Transcribe all the entries word for word, skipping the pictures.

Supplied records.
+ + + + + + +
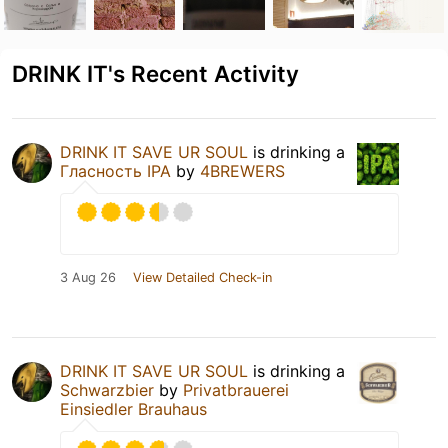
DRINK IT's Recent Activity
DRINK IT SAVE UR SOUL
is drinking a
Гласность IPA
by
4BREWERS
3 Aug 26
View Detailed Check-in
DRINK IT SAVE UR SOUL
is drinking a
Schwarzbier
by
Privatbrauerei
Einsiedler Brauhaus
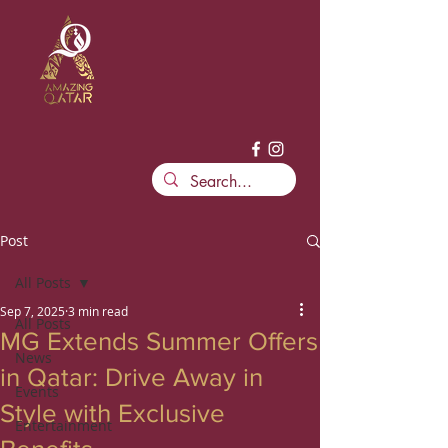
Post
All Posts
Sep 7, 2025
3 min read
All Posts
MG Extends Summer Offers
News
in Qatar: Drive Away in
Events
Style with Exclusive
Entertainment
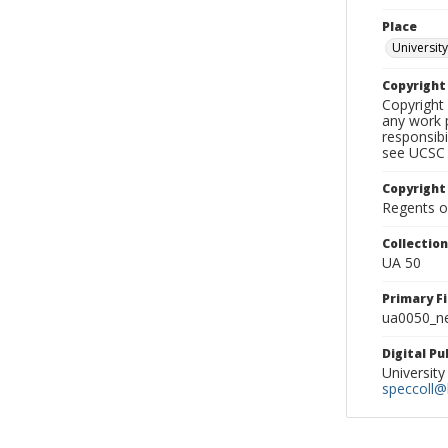
Place
University
Copyrigh
Copyright 
any work p
responsibi
see UCSC 
Copyright
Regents of
Collectio
UA 50
Primary F
ua0050_ne
Digital P
University
speccoll@l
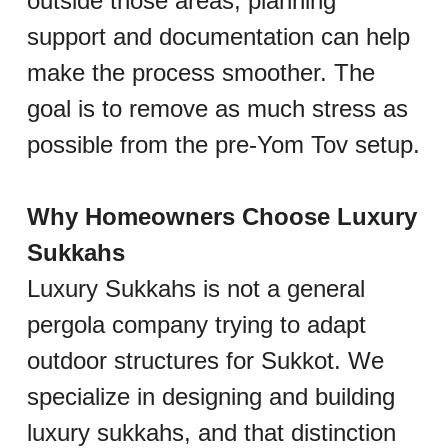
outside those areas, planning 
support and documentation can help 
make the process smoother. The 
goal is to remove as much stress as 
possible from the pre-Yom Tov setup.
Why Homeowners Choose Luxury 
Sukkahs
Luxury Sukkahs is not a general 
pergola company trying to adapt 
outdoor structures for Sukkot. We 
specialize in designing and building 
luxury sukkahs, and that distinction 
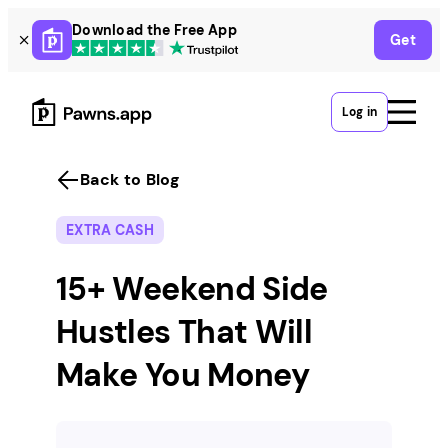
Skip
Download the Free App
Get
to
content
Log in
Back to Blog
EXTRA CASH
15+ Weekend Side
Hustles That Will
Make You Money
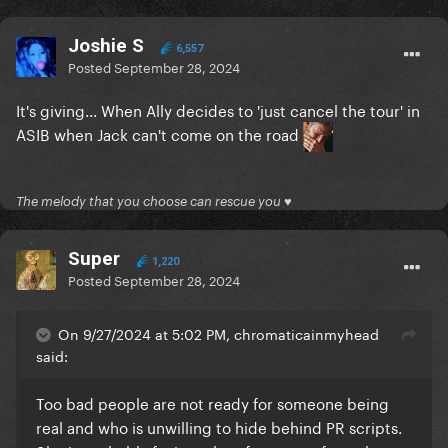
Joshie S
6,557
Posted
September 28, 2024
It's giving... When Ally decides to 'just cancel the tour' in
ASIB when Jack can't come on the road
The melody that you choose can rescue you ♥
Super
1,220
Posted
September 28, 2024
On 9/27/2024 at 5:02 PM, chromaticainmyhead
said:
Too bad people are not ready for someone being
real and who is unwilling to hide behind PR scripts.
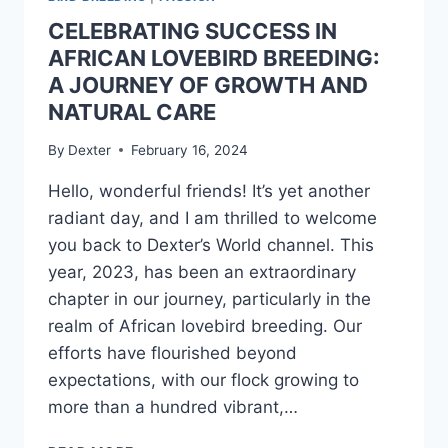
CELEBRATING SUCCESS IN
AFRICAN LOVEBIRD BREEDING:
A JOURNEY OF GROWTH AND
NATURAL CARE
By
Dexter
February 16, 2024
Hello, wonderful friends! It’s yet another
radiant day, and I am thrilled to welcome
you back to Dexter’s World channel. This
year, 2023, has been an extraordinary
chapter in our journey, particularly in the
realm of African lovebird breeding. Our
efforts have flourished beyond
expectations, with our flock growing to
more than a hundred vibrant,…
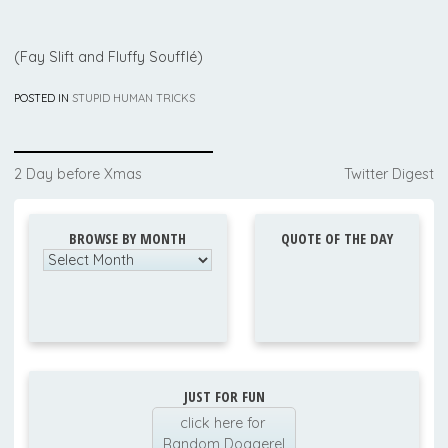
(Fay Slift and Fluffy Soufflé)
POSTED IN
STUPID HUMAN TRICKS
Post
2 Day before Xmas
Twitter Digest
navigation
BROWSE BY MONTH
QUOTE OF THE DAY
Browse
by
Month
JUST FOR FUN
click here for
Random Doggerel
+ + + + + + +
Response.
DRINK IT's Recent Activity
DRINK IT SAVE UR SOUL
is drinking a
Гласность IPA
by
4BREWERS
3 Aug 26
View Detailed Check-in
DRINK IT SAVE UR SOUL
is drinking a
Schwarzbier
by
Privatbrauerei
Einsiedler Brauhaus
Post
All Posts
Sep 7, 2025
3 min read
All Posts
MG Extends Summer Offers
News
in Qatar: Drive Away in
Events
Style with Exclusive
Entertainment
Place
University
Copyrigh
Copyright 
any work p
responsibi
see UCSC 
Copyright
Regents of
Collectio
UA 50
Primary F
ua0050_ne
Digital P
University
speccoll@l
outside those areas, planning 
support and documentation can help 
make the process smoother. The 
goal is to remove as much stress as 
possible from the pre-Yom Tov setup.
Why Homeowners Choose Luxury 
Sukkahs
Luxury Sukkahs is not a general 
pergola company trying to adapt 
outdoor structures for Sukkot. We 
specialize in designing and building 
luxury sukkahs, and that distinction 
Skip
Download the Free App
Get
to
content
Log in
Back to Blog
EXTRA CASH
15+ Weekend Side
Hustles That Will
Make You Money
Joshie S
6,557
Posted
September 28, 2024
It's giving... When Ally decides to 'just cancel the tour' in
ASIB when Jack can't come on the road
The melody that you choose can rescue you ♥
Super
1,220
Posted
September 28, 2024
On 9/27/2024 at 5:02 PM, chromaticainmyhead
said:
Too bad people are not ready for someone being
real and who is unwilling to hide behind PR scripts.
CELEBRATING SUCCESS IN
AFRICAN LOVEBIRD BREEDING:
A JOURNEY OF GROWTH AND
NATURAL CARE
By
Dexter
February 16, 2024
Hello, wonderful friends! It’s yet another
radiant day, and I am thrilled to welcome
you back to Dexter’s World channel. This
year, 2023, has been an extraordinary
chapter in our journey, particularly in the
realm of African lovebird breeding. Our
efforts have flourished beyond
expectations, with our flock growing to
more than a hundred vibrant,…
(Fay Slift and Fluffy Soufflé)
POSTED IN
STUPID HUMAN TRICKS
Post
2 Day before Xmas
Twitter Digest
navigation
BROWSE BY MONTH
QUOTE OF THE DAY
Browse
by
Month
JUST FOR FUN
click here for
Random Doggerel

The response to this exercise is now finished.